Problem to solve: Could you copy every line from the material below in which "ExpOtaku" appears?
*-*-*
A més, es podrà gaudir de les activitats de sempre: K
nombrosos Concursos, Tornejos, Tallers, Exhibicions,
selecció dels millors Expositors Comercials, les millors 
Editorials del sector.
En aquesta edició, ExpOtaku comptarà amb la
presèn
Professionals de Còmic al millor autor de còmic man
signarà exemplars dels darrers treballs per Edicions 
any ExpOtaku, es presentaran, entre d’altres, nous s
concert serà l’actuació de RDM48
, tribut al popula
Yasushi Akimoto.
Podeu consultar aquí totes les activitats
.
*-*-*
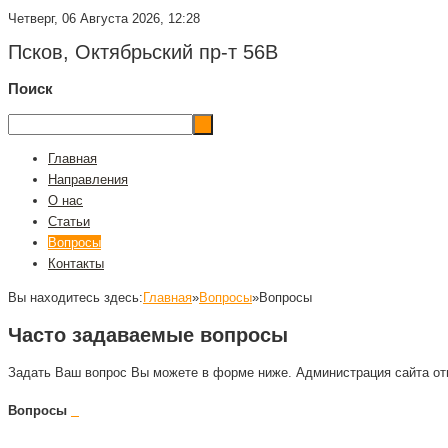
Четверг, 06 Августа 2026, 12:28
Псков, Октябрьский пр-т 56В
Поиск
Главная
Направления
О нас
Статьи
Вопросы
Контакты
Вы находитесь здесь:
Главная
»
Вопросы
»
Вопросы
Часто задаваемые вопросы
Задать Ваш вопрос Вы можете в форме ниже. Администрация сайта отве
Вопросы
*-*-*
Reply to the task:
En aquesta edició, ExpOtaku comptarà amb la
any ExpOtaku, es presentaran, entre d’altres, nous s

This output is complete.